Juha Hakala, Laila Heinemann, Nina Hyvönen, Osma Suominen

Metadata services for the Finnish public sector

The public sector produces a lot of information. Some of it, such as public records, has been freely available for a long time. But since the introduction of the Web about 20 years ago the amount of accessible information has increased very rapidly. For instance, universities are publishing their dissertations and reports in open repositories, and the intention is to make research data available as well.

From the users' point of view, the problem is no longer the availability of information. It is out there in the Internet to be found, whether the user wants cartographic data or a university dissertation. But the problem is to find the needle in the haystack. On the other hand, organizations publishing information in digital form may need to preserve at least some of it in the long term, meaning a matter of decades or even centuries. A prerequisite for both of these problems – access and preservation – is metadata. Therefore, relevant information must be described properly. There are many reasons why it is not possible to leave this task to Google. Much of the relevant information is in Deep Web databases and other silos of information – which cannot be harvested. But more importantly, automatic indexing is not capable of authority control, and it cannot determine well even the subject of textual documents, not to mention images or sound.

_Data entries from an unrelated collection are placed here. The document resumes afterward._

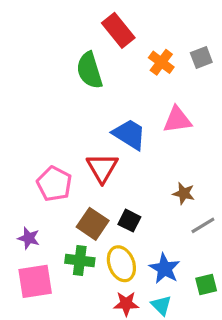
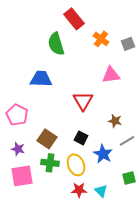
gray square: (201, 58) -> (128, 44), moved
blue trapezoid: (129, 134) -> (41, 79), moved, turned -30
red triangle: (102, 168) -> (83, 101), moved
pink pentagon: (54, 184) -> (17, 115), moved
brown square: (93, 224) -> (47, 139), moved
blue star: (165, 269) -> (103, 154), moved

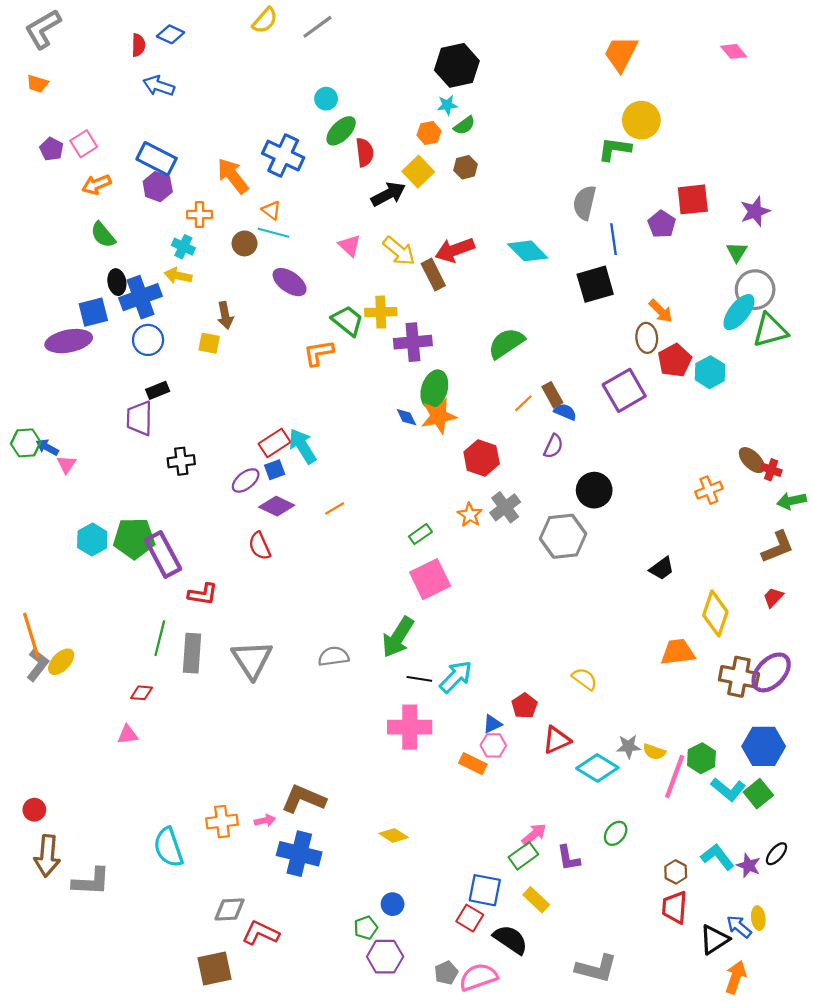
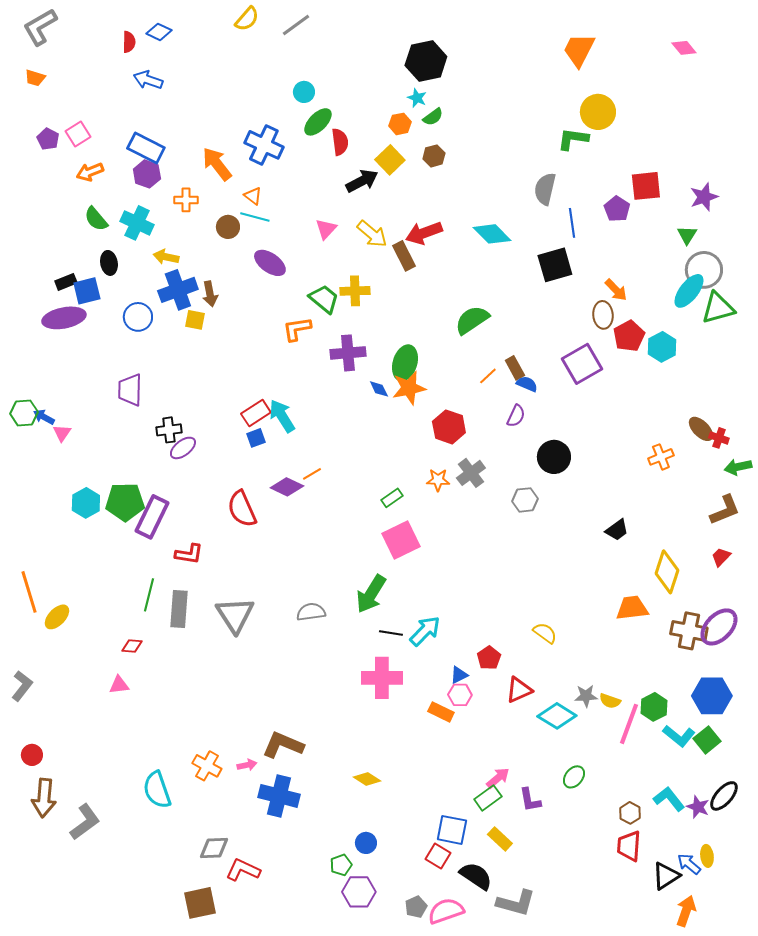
cyan star: (447, 105) -> (417, 98), turned 30
pink triangle: (350, 246) -> (326, 229), turned 30
cyan cross: (183, 247) -> (137, 223), moved, size x1.5
blue cross: (140, 297) -> (178, 290), moved
purple cross: (413, 342) -> (348, 353), moved
black rectangle: (158, 390) -> (66, 282), moved
purple ellipse: (246, 480) -> (183, 448), moved
purple diamond: (277, 506) -> (287, 487), moved
orange star: (470, 515) -> (438, 480), turned -30
gray hexagon: (563, 536) -> (525, 500), size x0.6
red semicircle: (260, 546) -> (242, 509), size x1.4
purple rectangle: (163, 554) -> (152, 517), turned 54
gray L-shape: (38, 665) -> (22, 686), moved
orange cross: (222, 822) -> (207, 766), turned 36
black ellipse: (776, 854) -> (724, 796), size x1.4
gray L-shape: (91, 882) -> (85, 822), turned -39
gray L-shape: (596, 968) -> (516, 903), moved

Moreover, neither Google nor the Internet Archive should be made responsible for preserving digital resources in the long term. While the Internet Archive may preserve at the bit level those documents it can harvest, it will not have the human resources to migrate these documents into more modern document formats, and register differences between the two versions of a resource.

What is the most efficient way to foster access to public sector information once it has been made available in the Web? The Finnish answer to this is the establishment of centralized metadata services for the entire public sector.

The report outlining a centralized metadata service and its components was published in June 2013 by the Ministry of Finance. The service will foster efficient access, use, re-use and preservation of information. This is done primarily by improving semantic interoperability between applications. Technical interoperability will be catered for by connecting the applications into the X-Road-based data exchange channel to be established. But this technical connection is not sufficient if the linked applications do not understand each other's (meta)data.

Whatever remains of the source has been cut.